Mold follows SUNO to new campus
Section: Health
John Pope
To get away from its mold-infested buildings on the campus that Katrina-related floodwater inundated, Southern University at New Orleans moved its classrooms and offices, as well as some living quarters, into temporary buildings a half-mile away.
But SUNO wasn't able to escape its problems. According to inspections completed last month, mold has followed SUNO to at least three of the 45 structures on what is called the North Campus, a fenced compound that abuts the Lake Pontchartrain levee.
Several factors seem to be responsible.
Andrew Thomas, a spokesman for the Federal Emergency Management Agency, said continuous wind from the lake has loosened and even disconnected the corrugated-metal roofs of the temporary buildings at the seams where the panels overlap.
"The wind works its way under the seam and puts upward pressure on the fasteners," he said. "The pressure gradually loosens the nails until they disconnect."
Every building is being inspected, Thomas said, and defective nails are being replaced with screws.
Environmental reports on three buildings blamed poorly installed windows and doors, and problems with the air-conditioning system.
Cracks around some windows and doors let rain in, inspectors found, and flawed air-conditioning systems were conducive to mold growth. In one building, an improperly functioning system let in warm, humid, unfiltered outdoor air, resulting in mold on ceilings, desks and office equipment.
Mold also thrived when people in some buildings closed their vents, resulting in poor circulation and conditions conducive to mold, said Trent Vincent, SUNO's environmental specialist.
Turning off the ventilation system at night also gave rise to mold, he said.
The first reports of mold in North Campus buildings came in July 2006, he said.
Work on the defective windows, doors and air-conditioning systems has begun, said Vincent, who estimated that the repairs should take a month.
There is no estimate yet of how much the repairs will cost, SUNO spokesman Harold Clark Jr. said.
Meanwhile, SUNO Chancellor Victor Ukpolo said, "We're doing all we can to monitor the buildings."
The mold, which thrived inside walls, under carpets and even under buildings, triggered health problems before anyone could see the spores, as Corbi Johnson, an administrative assistant at SUNO since August 2006, can attest.
Respiratory problems
Her problems started in January, with migraines. Then came infections that wouldn't go away, followed by nausea, vomiting and problems with her legs.
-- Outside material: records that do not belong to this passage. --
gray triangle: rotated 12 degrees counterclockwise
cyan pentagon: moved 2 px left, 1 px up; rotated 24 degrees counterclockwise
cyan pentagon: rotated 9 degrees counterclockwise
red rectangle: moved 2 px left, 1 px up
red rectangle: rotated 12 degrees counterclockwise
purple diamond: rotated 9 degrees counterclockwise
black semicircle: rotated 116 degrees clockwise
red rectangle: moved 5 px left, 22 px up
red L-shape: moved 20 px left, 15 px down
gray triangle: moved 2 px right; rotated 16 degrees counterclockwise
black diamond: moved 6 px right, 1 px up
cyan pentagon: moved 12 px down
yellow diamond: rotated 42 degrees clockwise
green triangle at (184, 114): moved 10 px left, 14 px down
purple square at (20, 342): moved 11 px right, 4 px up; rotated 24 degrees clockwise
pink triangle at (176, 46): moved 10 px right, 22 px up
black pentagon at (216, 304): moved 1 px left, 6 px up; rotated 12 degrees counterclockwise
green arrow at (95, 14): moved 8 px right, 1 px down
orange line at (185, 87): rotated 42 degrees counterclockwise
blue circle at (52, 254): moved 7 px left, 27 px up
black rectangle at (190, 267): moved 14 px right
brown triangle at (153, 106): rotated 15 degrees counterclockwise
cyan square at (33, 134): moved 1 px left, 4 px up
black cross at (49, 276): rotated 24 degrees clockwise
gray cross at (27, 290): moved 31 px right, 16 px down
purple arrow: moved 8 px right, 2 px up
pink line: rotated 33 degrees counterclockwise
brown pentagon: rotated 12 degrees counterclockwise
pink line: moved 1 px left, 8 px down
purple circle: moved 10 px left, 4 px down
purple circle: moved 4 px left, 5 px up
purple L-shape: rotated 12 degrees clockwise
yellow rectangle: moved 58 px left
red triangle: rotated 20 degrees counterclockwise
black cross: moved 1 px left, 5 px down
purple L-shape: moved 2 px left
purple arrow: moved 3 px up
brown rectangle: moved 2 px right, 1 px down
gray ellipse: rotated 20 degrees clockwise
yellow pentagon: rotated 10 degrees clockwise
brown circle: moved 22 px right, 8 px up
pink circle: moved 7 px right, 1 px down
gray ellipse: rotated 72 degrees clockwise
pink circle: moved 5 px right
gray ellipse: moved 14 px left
"At one point, I could hardly walk on either leg," she said. "Climbing steps is a pain, and I can't walk much."
Johnson and her colleagues suspected something in their building was amiss, but, she said, university personnel couldn't do anything because they couldn't see anything.
But a window had been leaking, she said, and there was no mistaking the smell pervading their work area.
"It smelled like something dead," Johnson said. "The smell was pungent. We would be in and out of the office so we could get some fresh air. . . . My boss was sneezing and coughing all day long. That was all he did."
Johnson, who has a history of asthma, was sent home for a week, and she started to feel better. But a week after returning to work, "I had a bronchial infection," she said.
This happened four times: Johnson would go home, and her condition would improve. Then she would return to her job and get sick again.
She was put on prescription after prescription. One day, her pharmacist, whom she had come to know well, asked about her problem because, he said, she looked haggard.
"I said, 'I feel the way I look,' " Johnson replied.
This fall, building inspections began. In Johnson's building, she said, an inspector lifted the carpet and found mold, and he found more in the wall.
She was sent home at the end of September and returned Nov. 12 on light duty. She is taking a prescription antibiotic and using two inhalers and a nebulizer, and she and her colleagues have been moved to another building until their building can be repaired.
"We're bunched up in a small area," Johnson said. "They moved us, but there's no room for files or supplies. If my boss needs anything, he needs to go back into the building."
Mold under buildings too
SUNO employees who have made mold-related complaints have been moved to temporary quarters until their areas can be repaired, Ukpolo said.
In addition to the mold growing inside buildings, mold has been thriving beneath them.
"When it rains, water sits," Johnson said. "They just started pumping sand under some of the buildings, but that's after the fact. Even though they're doing it now, a lot of those buildings probably already have the mold underneath it."
Besides, she said, "unless you clean and remediate it, pumping sand is only going to stop the growth. It's not going to get rid of the growth that's already there."
Meanwhile, work continues on SUNO's main campus. Occupancy of the first building, a multipurpose gymnasium, is expected in early January, Clark said. The move back will be piecemeal, as buildings are ready, he said, and the process, which will include the first phase of SUNO's first student-housing building, is expected to be complete by fall 2009.